Similarly, secure multi-party computation will allow marketers to work with third parties and review both databases without ever having access to identifying or proprietary information from either end. With these types of operations in place, marketers will gain access to comprehensive audience behavior reviews, campaign effectiveness reviews, and user engagement reports using these means while simultaneously ensuring compliance with complicated privacy protections and regulations.
This essentially positions email marketers as ethical stewards of proprietary consumer information and better yet, stewards that care enough to implement such technology from a prevention standpoint to avoid any brand complications from the regulatory review board. Not to mention, it increases consumer trust and brand loyalty. When brands make it known that they care enough to invest in top-of-the-line privacy-based technology, it lets consumers know that they are only using data resources legally and ethically. Thus, the more trust a consumer has about a brand’s ability to keep private and confidential information safe and secure, the better the relationship they’ll have with the customer in the future resulting in retention and satisfaction.
Cross-Channel Integration Becomes Essential
Furthermore, as privacy laws emerge and consumers become more aware of how their personal details are used, relying on integration with email and other marketing channels is critical. When consumers get in touch with brands, it’s not only via email. They have established connections across multiple channels and touchpoints social media, SMS, websites, apps, even face-to-face which also offer specific opportunities for integration on a more extensive level. Therefore, once marketers can gauge the extent of engagement and avoid the pitfalls of privacy concerns within one channel, they’re much more apt to champion consistent, authoritative messaging approved by suitable channels for the highest engagement capabilities.
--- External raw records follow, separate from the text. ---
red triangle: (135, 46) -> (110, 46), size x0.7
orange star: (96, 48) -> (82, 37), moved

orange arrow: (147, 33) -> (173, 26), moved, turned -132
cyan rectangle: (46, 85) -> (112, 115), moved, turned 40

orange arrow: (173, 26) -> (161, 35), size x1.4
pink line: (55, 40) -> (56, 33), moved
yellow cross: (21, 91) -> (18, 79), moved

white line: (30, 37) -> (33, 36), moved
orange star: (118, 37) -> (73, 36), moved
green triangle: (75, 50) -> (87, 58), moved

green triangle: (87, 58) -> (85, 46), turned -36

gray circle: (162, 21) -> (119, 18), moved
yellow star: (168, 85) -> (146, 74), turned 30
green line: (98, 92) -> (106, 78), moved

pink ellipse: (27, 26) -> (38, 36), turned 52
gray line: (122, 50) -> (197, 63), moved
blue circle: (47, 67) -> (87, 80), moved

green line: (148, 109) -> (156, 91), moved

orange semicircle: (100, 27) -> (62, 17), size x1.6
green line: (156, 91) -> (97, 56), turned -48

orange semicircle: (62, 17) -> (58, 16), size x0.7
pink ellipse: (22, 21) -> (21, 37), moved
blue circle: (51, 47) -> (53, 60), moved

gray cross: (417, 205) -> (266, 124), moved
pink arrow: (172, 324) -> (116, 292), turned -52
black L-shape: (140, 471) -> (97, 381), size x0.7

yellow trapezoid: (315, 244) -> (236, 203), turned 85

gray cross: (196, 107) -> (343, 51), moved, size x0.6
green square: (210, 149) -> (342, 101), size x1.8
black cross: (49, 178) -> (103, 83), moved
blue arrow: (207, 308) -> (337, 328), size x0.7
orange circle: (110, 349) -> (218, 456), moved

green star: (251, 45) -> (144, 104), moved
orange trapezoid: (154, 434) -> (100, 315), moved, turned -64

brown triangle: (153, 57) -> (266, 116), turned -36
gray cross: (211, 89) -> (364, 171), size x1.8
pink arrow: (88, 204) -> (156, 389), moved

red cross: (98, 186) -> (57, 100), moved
Integration allows brands to understand separate data points relative to multiple channel efforts and create one view for even more useful incursions that do not infringe on customer privacy but instead show that a brand knows what’s best for its customers based on what it already has. Marketers don’t have to worry about audiences acquired on different channels getting lost in the shuffle or potential concerns of privacy challenges actually deemed resolved but newly found after the fact. Integration makes not only customer experiences seamless but paradoxically also customized, as customers expect consistently integrated communication that makes sense yet relies on previous patterns of engagement to be something.
At the same time, integration lessens the likelihood that data will go astray or privacy concerns challenged. When a brand can integrate channels and access points with relative ease and monitor user permissions over time, it’s more manageable to ensure no individuals are overstepped along the way concerning permissions given. A successful integration approach will create a 360-degree view of the customer journey, fostering appropriate and timely intersections while ensuring privacy at every turn. This approach will effectively make marketers’ lives easier, establishing a sense of cohesion that brings everything together instead of a piecemeal approach.